On Oct. 24 Sr. Martha Zechmeister told those attending Loretto College’s Teresa Dease Lecture that Christians must embrace the suffering of others. Photo by Evan Boudreau

A true Christian embraces those who suffer

By 
  • October 31, 2013

TORONTO - While living and working in El Salvador, Sr. Martha Zechmeister learned that to be truly Christian one must embrace suffering and those who endure it.

“I had to rewrite all of my theology that I had studied before,” said the Austrian-born sister of the Congregation of Jesus, who delivered Loretto College’s Teresa Dease Lecture Oct. 24 to a gathering of about 65 people.

“More basically I had to learn a new meaning of what it is to be a Christian, what it means to be a follower of Christ.
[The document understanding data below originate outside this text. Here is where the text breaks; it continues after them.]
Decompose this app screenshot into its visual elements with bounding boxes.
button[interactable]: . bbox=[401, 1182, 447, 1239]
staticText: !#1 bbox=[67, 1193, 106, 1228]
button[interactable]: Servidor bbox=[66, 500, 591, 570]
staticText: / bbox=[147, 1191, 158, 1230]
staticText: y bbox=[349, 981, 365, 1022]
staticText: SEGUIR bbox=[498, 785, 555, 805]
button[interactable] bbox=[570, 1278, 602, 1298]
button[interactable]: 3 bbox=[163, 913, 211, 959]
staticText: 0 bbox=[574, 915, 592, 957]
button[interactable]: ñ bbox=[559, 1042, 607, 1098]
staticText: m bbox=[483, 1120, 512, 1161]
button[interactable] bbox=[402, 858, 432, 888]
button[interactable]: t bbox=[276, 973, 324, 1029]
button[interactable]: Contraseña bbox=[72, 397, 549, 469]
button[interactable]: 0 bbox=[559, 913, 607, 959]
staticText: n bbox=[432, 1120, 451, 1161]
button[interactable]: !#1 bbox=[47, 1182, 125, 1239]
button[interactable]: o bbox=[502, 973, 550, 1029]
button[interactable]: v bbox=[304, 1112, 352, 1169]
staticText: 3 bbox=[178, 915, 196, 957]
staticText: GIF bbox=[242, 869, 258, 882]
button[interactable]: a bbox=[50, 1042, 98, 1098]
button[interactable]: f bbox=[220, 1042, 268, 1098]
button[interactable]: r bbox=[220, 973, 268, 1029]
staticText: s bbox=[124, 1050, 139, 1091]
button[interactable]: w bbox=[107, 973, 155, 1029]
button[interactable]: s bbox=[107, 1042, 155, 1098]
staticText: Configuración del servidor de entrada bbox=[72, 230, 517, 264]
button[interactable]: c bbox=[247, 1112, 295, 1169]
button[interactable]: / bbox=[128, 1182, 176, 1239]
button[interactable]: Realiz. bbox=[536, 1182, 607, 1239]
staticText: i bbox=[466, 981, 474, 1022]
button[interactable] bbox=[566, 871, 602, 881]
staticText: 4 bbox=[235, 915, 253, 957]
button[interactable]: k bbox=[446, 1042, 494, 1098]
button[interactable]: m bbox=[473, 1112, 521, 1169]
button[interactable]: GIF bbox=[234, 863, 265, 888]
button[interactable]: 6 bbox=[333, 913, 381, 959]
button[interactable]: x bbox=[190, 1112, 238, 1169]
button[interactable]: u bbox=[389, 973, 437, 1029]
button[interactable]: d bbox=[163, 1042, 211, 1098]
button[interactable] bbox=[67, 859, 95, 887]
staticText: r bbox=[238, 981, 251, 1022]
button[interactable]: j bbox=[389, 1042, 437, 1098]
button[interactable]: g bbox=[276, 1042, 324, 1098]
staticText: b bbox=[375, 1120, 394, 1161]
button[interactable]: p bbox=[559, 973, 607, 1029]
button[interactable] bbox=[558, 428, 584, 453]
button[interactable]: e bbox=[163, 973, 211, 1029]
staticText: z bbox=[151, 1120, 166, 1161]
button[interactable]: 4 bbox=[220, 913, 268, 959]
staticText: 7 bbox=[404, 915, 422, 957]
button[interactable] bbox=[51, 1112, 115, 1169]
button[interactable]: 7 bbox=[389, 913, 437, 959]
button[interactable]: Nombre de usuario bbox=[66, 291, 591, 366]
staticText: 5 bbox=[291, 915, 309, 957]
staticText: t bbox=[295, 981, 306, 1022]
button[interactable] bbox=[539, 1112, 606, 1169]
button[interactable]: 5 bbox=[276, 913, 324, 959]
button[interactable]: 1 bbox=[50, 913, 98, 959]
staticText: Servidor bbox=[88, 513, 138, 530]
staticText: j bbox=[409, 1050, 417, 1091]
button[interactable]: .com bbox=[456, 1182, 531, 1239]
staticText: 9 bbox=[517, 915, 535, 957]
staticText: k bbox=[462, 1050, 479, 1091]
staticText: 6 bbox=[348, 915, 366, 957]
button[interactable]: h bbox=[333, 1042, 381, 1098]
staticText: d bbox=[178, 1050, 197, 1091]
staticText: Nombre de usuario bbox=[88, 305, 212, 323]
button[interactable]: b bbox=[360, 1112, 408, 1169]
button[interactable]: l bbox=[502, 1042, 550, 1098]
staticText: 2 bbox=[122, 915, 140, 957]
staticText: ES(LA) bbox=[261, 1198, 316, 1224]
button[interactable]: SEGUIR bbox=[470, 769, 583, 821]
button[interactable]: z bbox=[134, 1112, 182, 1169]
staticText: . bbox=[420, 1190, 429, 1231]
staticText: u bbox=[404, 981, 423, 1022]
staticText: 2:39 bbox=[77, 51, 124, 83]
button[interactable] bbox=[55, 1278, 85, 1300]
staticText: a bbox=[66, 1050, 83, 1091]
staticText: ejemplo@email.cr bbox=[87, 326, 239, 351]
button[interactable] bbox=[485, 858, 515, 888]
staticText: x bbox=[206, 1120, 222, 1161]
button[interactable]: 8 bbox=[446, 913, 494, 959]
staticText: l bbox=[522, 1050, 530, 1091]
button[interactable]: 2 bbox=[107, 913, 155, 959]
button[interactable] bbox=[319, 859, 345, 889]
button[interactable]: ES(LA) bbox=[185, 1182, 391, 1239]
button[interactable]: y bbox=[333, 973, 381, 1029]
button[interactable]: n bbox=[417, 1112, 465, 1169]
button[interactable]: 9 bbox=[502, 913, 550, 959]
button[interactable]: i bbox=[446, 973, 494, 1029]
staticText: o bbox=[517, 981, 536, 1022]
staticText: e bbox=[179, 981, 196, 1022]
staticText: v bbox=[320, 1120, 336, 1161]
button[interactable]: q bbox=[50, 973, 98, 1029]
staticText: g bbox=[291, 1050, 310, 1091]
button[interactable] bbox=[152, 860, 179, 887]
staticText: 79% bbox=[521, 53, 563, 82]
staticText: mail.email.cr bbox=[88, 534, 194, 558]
The response of Christianity to the suffering of humanity always was to show the greater suffering of Jesus Christ and so you have silenced every cry (but) theology which is overcoming the cries of the victims is in its very nature denying God.”

It all began in 1999 when Zechmeister, a professor of theology, travelled to El Salvador to serve as a visiting professor at the University of Central America (UCA). Touched by the people but committed to a position at the University of Passau in Germany, Zechmeister began making annual trips to El Salvador.

“It was a fundamental process of clarification of my whole life,” she said. “Things that were important until this experience got insignificant and other things that meant nothing to me became important. I fell in love with El Salvador and since 2008 I have been living permanently and working permanently there.”

What drew her back to the poverty-stricken country can be found in that very characteristic, the suffering of people in poverty.

“I learned the relationship of the suffering of these concrete people and the cross of Jesus Christ,” said Zechmeister. “I understood that if you don’t realize the relationship of the concrete suffering of people and you are only on the suffering of Jesus Christ and His cross it cannot give you redemption. If you cannot recognize Jesus’ cross in the crosses of these people, and that they had to bare this cross every day, then its power is lost.”

Not only did the widespread suffering of the people rooted in poverty change her understanding of suffering and the Christian response, it also altered her ideology of the world.

“My infantile childish conviction that our world is more or less alright, that with a bit of goodwill we can manage all problems, broke down,” she said. “Really this world is wild and cruel. This world is divided as those who can rely on the satisfaction of their basic needs like pure water, health and education, and the many people of this world who can’t rely on this.”

Sr. Noreen Allossery-Walsh, a member of the Ursuline Sisters who attended the lecture, was able to relate to this understanding of suffering first hand.

“I lived in Peru and had a similar experience,” she said. “Christians need to take the risk to be on the side of the vulnerable. We need to expose ourselves to the sufferings and not to be afraid of that.”

She continued by saying that her experience over five years in Peru taught her a true understanding of poverty and the suffering which accompanies lacking basic needs. Not only did this new understanding deepen her faith, Allossery-Walsh said it helps her to relate to the refugees she now helps settle here in Canada.

Zechmeister said her realizations of true suffering saved her religious life.

“El Salvador saved my religious life,” she said. “What helped me most was that I was meeting these persons who are living to follow Christ not in a metaphorical way but in an absolute real way that in the same time is promoting reality. I became a little more real in El Salvador.”